Work to be completed: Set down every entry exactly as it stands, omitting any picture.
:: Source data ::
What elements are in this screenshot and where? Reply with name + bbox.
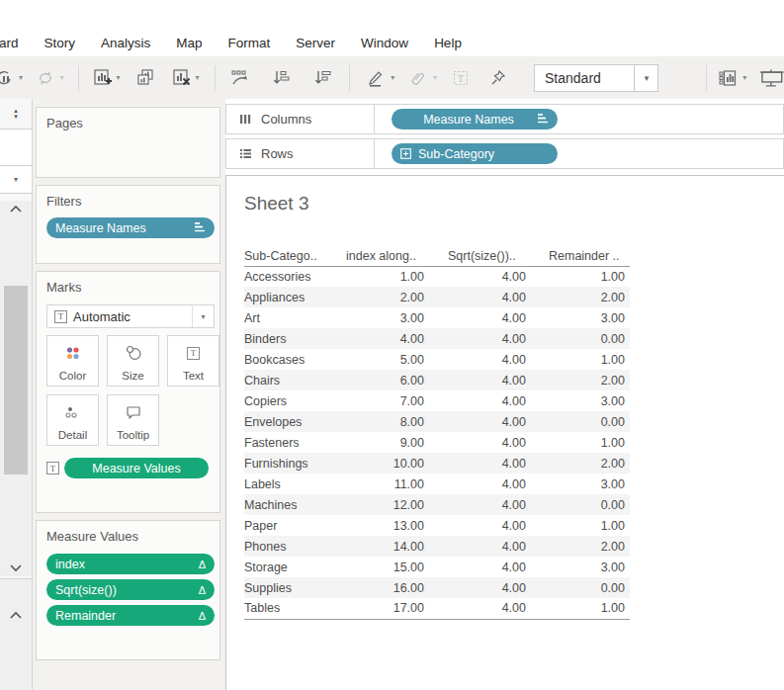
value-cell[interactable]: 4.00 xyxy=(448,536,549,557)
value-cell[interactable]: 7.00 xyxy=(346,390,448,411)
menu-dashboard[interactable]: ard xyxy=(0,36,32,50)
table-row[interactable]: Paper 13.00 4.00 1.00 xyxy=(244,515,630,536)
table-row[interactable]: Copiers 7.00 4.00 3.00 xyxy=(244,390,630,411)
caret-down-icon[interactable]: ▾ xyxy=(15,73,27,82)
value-cell[interactable]: 14.00 xyxy=(346,536,448,557)
value-cell[interactable]: 1.00 xyxy=(549,266,630,287)
chevron-up-icon[interactable] xyxy=(0,607,32,623)
caret-down-icon[interactable]: ▾ xyxy=(634,65,657,91)
row-header-cell[interactable]: Accessories xyxy=(244,266,346,287)
table-row[interactable]: Furnishings 10.00 4.00 2.00 xyxy=(244,453,630,474)
caret-down-icon[interactable]: ▾ xyxy=(192,305,214,327)
table-row[interactable]: Chairs 6.00 4.00 2.00 xyxy=(244,370,630,390)
value-cell[interactable]: 4.00 xyxy=(448,266,549,287)
value-cell[interactable]: 15.00 xyxy=(346,557,448,577)
table-row[interactable]: Storage 15.00 4.00 3.00 xyxy=(244,557,630,577)
value-cell[interactable]: 2.00 xyxy=(346,287,448,307)
value-cell[interactable]: 1.00 xyxy=(549,515,630,536)
size-button[interactable]: Size xyxy=(107,335,159,387)
presentation-mode-icon[interactable] xyxy=(758,63,784,93)
row-header-cell[interactable]: Labels xyxy=(244,474,346,494)
menu-window[interactable]: Window xyxy=(348,36,421,50)
value-cell[interactable]: 12.00 xyxy=(346,494,448,515)
row-header-cell[interactable]: Appliances xyxy=(244,287,346,307)
sort-descending-icon[interactable] xyxy=(311,63,333,93)
value-cell[interactable]: 0.00 xyxy=(549,411,630,432)
measure-pill-sqrt[interactable]: Sqrt(size()) Δ xyxy=(46,579,215,600)
caret-down-icon[interactable]: ▾ xyxy=(192,73,204,82)
value-cell[interactable]: 16.00 xyxy=(346,577,448,598)
value-cell[interactable]: 4.00 xyxy=(448,474,549,494)
menu-format[interactable]: Format xyxy=(216,36,284,50)
value-cell[interactable]: 1.00 xyxy=(346,266,448,287)
measure-pill-index[interactable]: index Δ xyxy=(46,554,215,574)
columns-pill-measure-names[interactable]: Measure Names xyxy=(392,109,558,129)
menu-story[interactable]: Story xyxy=(32,36,89,50)
value-cell[interactable]: 1.00 xyxy=(549,349,630,370)
row-header-cell[interactable]: Supplies xyxy=(244,577,346,598)
show-cards-icon[interactable] xyxy=(717,63,739,93)
plus-box-icon[interactable] xyxy=(400,148,411,159)
row-header-cell[interactable]: Tables xyxy=(244,598,346,619)
value-cell[interactable]: 1.00 xyxy=(549,432,630,453)
table-row[interactable]: Appliances 2.00 4.00 2.00 xyxy=(244,287,630,307)
value-cell[interactable]: 13.00 xyxy=(346,515,448,536)
row-header-cell[interactable]: Paper xyxy=(244,515,346,536)
value-cell[interactable]: 4.00 xyxy=(448,557,549,577)
value-cell[interactable]: 2.00 xyxy=(549,287,630,307)
row-header-cell[interactable]: Art xyxy=(244,307,346,328)
value-cell[interactable]: 4.00 xyxy=(448,390,549,411)
row-header-cell[interactable]: Bookcases xyxy=(244,349,346,370)
value-cell[interactable]: 3.00 xyxy=(549,390,630,411)
value-cell[interactable]: 2.00 xyxy=(549,536,630,557)
value-cell[interactable]: 3.00 xyxy=(346,307,448,328)
value-cell[interactable]: 4.00 xyxy=(448,577,549,598)
table-row[interactable]: Labels 11.00 4.00 3.00 xyxy=(244,474,630,494)
value-cell[interactable]: 2.00 xyxy=(549,453,630,474)
text-label-icon[interactable]: T xyxy=(450,63,472,93)
caret-down-icon[interactable]: ▾ xyxy=(739,73,750,82)
row-header-cell[interactable]: Envelopes xyxy=(244,411,346,432)
value-cell[interactable]: 4.00 xyxy=(448,494,549,515)
tooltip-button[interactable]: Tooltip xyxy=(107,394,159,446)
value-cell[interactable]: 4.00 xyxy=(448,515,549,536)
row-header-cell[interactable]: Phones xyxy=(244,536,346,557)
table-row[interactable]: Supplies 16.00 4.00 0.00 xyxy=(244,577,630,598)
filter-pill-measure-names[interactable]: Measure Names xyxy=(46,217,215,238)
chevron-down-icon[interactable] xyxy=(0,561,32,576)
paperclip-icon[interactable] xyxy=(407,63,429,93)
measure-pill-remainder[interactable]: Remainder Δ xyxy=(46,605,215,626)
caret-down-icon[interactable]: ▾ xyxy=(56,73,68,82)
text-button[interactable]: T Text xyxy=(167,335,219,387)
filters-card[interactable]: Filters Measure Names xyxy=(36,185,220,264)
row-header-cell[interactable]: Storage xyxy=(244,557,346,577)
menu-server[interactable]: Server xyxy=(283,36,348,50)
row-header-cell[interactable]: Copiers xyxy=(244,390,346,411)
caret-down-icon[interactable]: ▾ xyxy=(387,73,398,82)
pause-auto-updates-icon[interactable] xyxy=(0,63,15,93)
table-row[interactable]: Bookcases 5.00 4.00 1.00 xyxy=(244,349,630,370)
duplicate-sheet-icon[interactable] xyxy=(134,63,156,93)
rows-shelf[interactable]: Rows Sub-Category xyxy=(225,138,784,169)
pin-icon[interactable] xyxy=(487,63,509,93)
value-cell[interactable]: 4.00 xyxy=(448,411,549,432)
swap-rows-columns-icon[interactable] xyxy=(228,63,250,93)
clear-sheet-icon[interactable] xyxy=(170,63,192,93)
fit-select[interactable]: Standard ▾ xyxy=(534,64,658,92)
table-row[interactable]: Phones 14.00 4.00 2.00 xyxy=(244,536,630,557)
sort-ascending-icon[interactable] xyxy=(270,63,292,93)
table-row[interactable]: Art 3.00 4.00 3.00 xyxy=(244,307,630,328)
value-cell[interactable]: 17.00 xyxy=(346,598,448,619)
mark-type-dropdown[interactable]: T Automatic ▾ xyxy=(46,304,215,328)
table-row[interactable]: Machines 12.00 4.00 0.00 xyxy=(244,494,630,515)
value-cell[interactable]: 4.00 xyxy=(346,328,448,349)
value-cell[interactable]: 9.00 xyxy=(346,432,448,453)
caret-down-icon[interactable]: ▾ xyxy=(113,73,125,82)
column-header[interactable]: Remainder .. xyxy=(549,246,630,266)
value-cell[interactable]: 4.00 xyxy=(448,307,549,328)
value-cell[interactable]: 6.00 xyxy=(346,370,448,390)
rows-pill-sub-category[interactable]: Sub-Category xyxy=(392,143,558,164)
row-header-cell[interactable]: Fasteners xyxy=(244,432,346,453)
value-cell[interactable]: 4.00 xyxy=(448,349,549,370)
value-cell[interactable]: 4.00 xyxy=(448,287,549,307)
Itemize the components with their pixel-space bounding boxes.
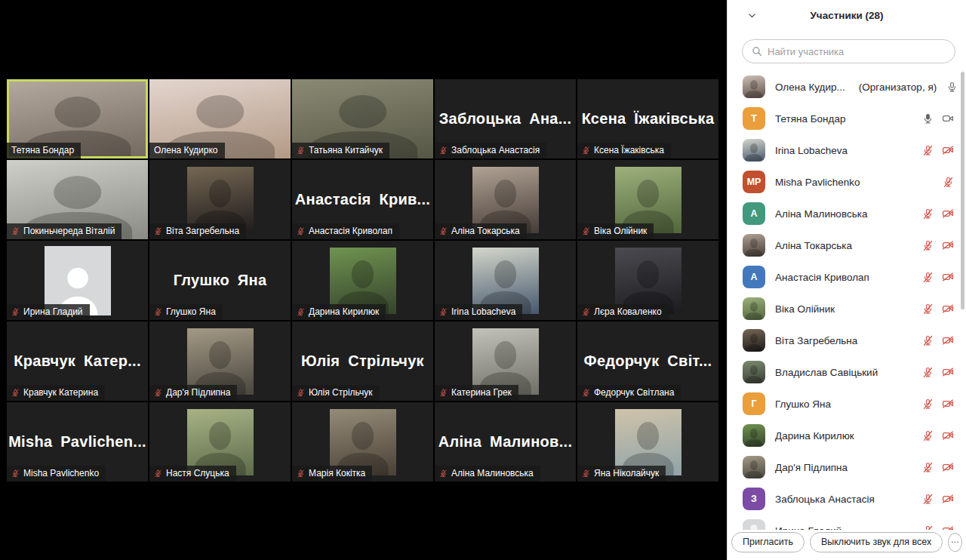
:::
Written solution:
What elements are in this screenshot and where? Reply with name + bbox.
value-cell[interactable]: 4.00 xyxy=(448,536,549,557)
value-cell[interactable]: 7.00 xyxy=(346,390,448,411)
menu-dashboard[interactable]: ard xyxy=(0,36,32,50)
table-row[interactable]: Paper 13.00 4.00 1.00 xyxy=(244,515,630,536)
table-row[interactable]: Copiers 7.00 4.00 3.00 xyxy=(244,390,630,411)
caret-down-icon[interactable]: ▾ xyxy=(15,73,27,82)
value-cell[interactable]: 14.00 xyxy=(346,536,448,557)
value-cell[interactable]: 1.00 xyxy=(549,266,630,287)
chevron-up-icon[interactable] xyxy=(0,607,32,623)
caret-down-icon[interactable]: ▾ xyxy=(634,65,657,91)
row-header-cell[interactable]: Accessories xyxy=(244,266,346,287)
table-row[interactable]: Furnishings 10.00 4.00 2.00 xyxy=(244,453,630,474)
caret-down-icon[interactable]: ▾ xyxy=(192,305,214,327)
table-row[interactable]: Chairs 6.00 4.00 2.00 xyxy=(244,370,630,390)
value-cell[interactable]: 4.00 xyxy=(448,266,549,287)
value-cell[interactable]: 15.00 xyxy=(346,557,448,577)
table-row[interactable]: Storage 15.00 4.00 3.00 xyxy=(244,557,630,577)
value-cell[interactable]: 2.00 xyxy=(346,287,448,307)
value-cell[interactable]: 1.00 xyxy=(549,515,630,536)
size-button[interactable]: Size xyxy=(107,335,159,387)
presentation-mode-icon[interactable] xyxy=(758,63,784,93)
row-header-cell[interactable]: Labels xyxy=(244,474,346,494)
menu-window[interactable]: Window xyxy=(348,36,421,50)
value-cell[interactable]: 12.00 xyxy=(346,494,448,515)
row-header-cell[interactable]: Appliances xyxy=(244,287,346,307)
sort-descending-icon[interactable] xyxy=(311,63,333,93)
value-cell[interactable]: 0.00 xyxy=(549,411,630,432)
measure-pill-sqrt[interactable]: Sqrt(size()) Δ xyxy=(46,579,215,600)
caret-down-icon[interactable]: ▾ xyxy=(192,73,204,82)
value-cell[interactable]: 16.00 xyxy=(346,577,448,598)
value-cell[interactable]: 4.00 xyxy=(448,474,549,494)
menu-format[interactable]: Format xyxy=(216,36,284,50)
value-cell[interactable]: 1.00 xyxy=(346,266,448,287)
measure-pill-index[interactable]: index Δ xyxy=(46,554,215,574)
columns-pill-measure-names[interactable]: Measure Names xyxy=(392,109,558,129)
menu-story[interactable]: Story xyxy=(32,36,89,50)
value-cell[interactable]: 1.00 xyxy=(549,349,630,370)
row-header-cell[interactable]: Supplies xyxy=(244,577,346,598)
show-cards-icon[interactable] xyxy=(717,63,739,93)
plus-box-icon[interactable] xyxy=(400,148,411,159)
row-header-cell[interactable]: Tables xyxy=(244,598,346,619)
value-cell[interactable]: 1.00 xyxy=(549,432,630,453)
table-row[interactable]: Appliances 2.00 4.00 2.00 xyxy=(244,287,630,307)
value-cell[interactable]: 13.00 xyxy=(346,515,448,536)
row-header-cell[interactable]: Paper xyxy=(244,515,346,536)
value-cell[interactable]: 4.00 xyxy=(448,557,549,577)
value-cell[interactable]: 2.00 xyxy=(549,287,630,307)
row-header-cell[interactable]: Art xyxy=(244,307,346,328)
value-cell[interactable]: 4.00 xyxy=(448,390,549,411)
row-header-cell[interactable]: Bookcases xyxy=(244,349,346,370)
value-cell[interactable]: 3.00 xyxy=(549,390,630,411)
value-cell[interactable]: 2.00 xyxy=(549,536,630,557)
value-cell[interactable]: 3.00 xyxy=(346,307,448,328)
value-cell[interactable]: 4.00 xyxy=(448,577,549,598)
table-row[interactable]: Labels 11.00 4.00 3.00 xyxy=(244,474,630,494)
value-cell[interactable]: 2.00 xyxy=(549,453,630,474)
text-label-icon[interactable]: T xyxy=(450,63,472,93)
caret-down-icon[interactable]: ▾ xyxy=(739,73,750,82)
row-header-cell[interactable]: Envelopes xyxy=(244,411,346,432)
value-cell[interactable]: 4.00 xyxy=(448,494,549,515)
tooltip-button[interactable]: Tooltip xyxy=(107,394,159,446)
value-cell[interactable]: 4.00 xyxy=(448,515,549,536)
row-header-cell[interactable]: Phones xyxy=(244,536,346,557)
table-row[interactable]: Supplies 16.00 4.00 0.00 xyxy=(244,577,630,598)
filter-pill-measure-names[interactable]: Measure Names xyxy=(46,217,215,238)
chevron-down-icon[interactable] xyxy=(0,561,32,576)
paperclip-icon[interactable] xyxy=(407,63,429,93)
measure-pill-remainder[interactable]: Remainder Δ xyxy=(46,605,215,626)
caret-down-icon[interactable]: ▾ xyxy=(56,73,68,82)
text-button[interactable]: T Text xyxy=(167,335,219,387)
filters-card[interactable]: Filters Measure Names xyxy=(36,185,220,264)
row-header-cell[interactable]: Storage xyxy=(244,557,346,577)
menu-server[interactable]: Server xyxy=(283,36,348,50)
row-header-cell[interactable]: Copiers xyxy=(244,390,346,411)
caret-down-icon[interactable]: ▾ xyxy=(387,73,398,82)
pause-auto-updates-icon[interactable] xyxy=(0,63,15,93)
table-row[interactable]: Bookcases 5.00 4.00 1.00 xyxy=(244,349,630,370)
duplicate-sheet-icon[interactable] xyxy=(134,63,156,93)
rows-shelf[interactable]: Rows Sub-Category xyxy=(225,138,784,169)
pin-icon[interactable] xyxy=(487,63,509,93)
value-cell[interactable]: 4.00 xyxy=(448,411,549,432)
swap-rows-columns-icon[interactable] xyxy=(228,63,250,93)
clear-sheet-icon[interactable] xyxy=(170,63,192,93)
fit-select[interactable]: Standard ▾ xyxy=(534,64,658,92)
table-row[interactable]: Phones 14.00 4.00 2.00 xyxy=(244,536,630,557)
sort-ascending-icon[interactable] xyxy=(270,63,292,93)
table-row[interactable]: Art 3.00 4.00 3.00 xyxy=(244,307,630,328)
value-cell[interactable]: 17.00 xyxy=(346,598,448,619)
mark-type-dropdown[interactable]: T Automatic ▾ xyxy=(46,304,215,328)
table-row[interactable]: Machines 12.00 4.00 0.00 xyxy=(244,494,630,515)
value-cell[interactable]: 4.00 xyxy=(346,328,448,349)
value-cell[interactable]: 9.00 xyxy=(346,432,448,453)
caret-down-icon[interactable]: ▾ xyxy=(113,73,125,82)
column-header[interactable]: Remainder .. xyxy=(549,246,630,266)
value-cell[interactable]: 4.00 xyxy=(448,307,549,328)
value-cell[interactable]: 6.00 xyxy=(346,370,448,390)
rows-pill-sub-category[interactable]: Sub-Category xyxy=(392,143,558,164)
row-header-cell[interactable]: Fasteners xyxy=(244,432,346,453)
value-cell[interactable]: 4.00 xyxy=(448,349,549,370)
value-cell[interactable]: 4.00 xyxy=(448,287,549,307)
Itemize the components with their pixel-space bounding boxes.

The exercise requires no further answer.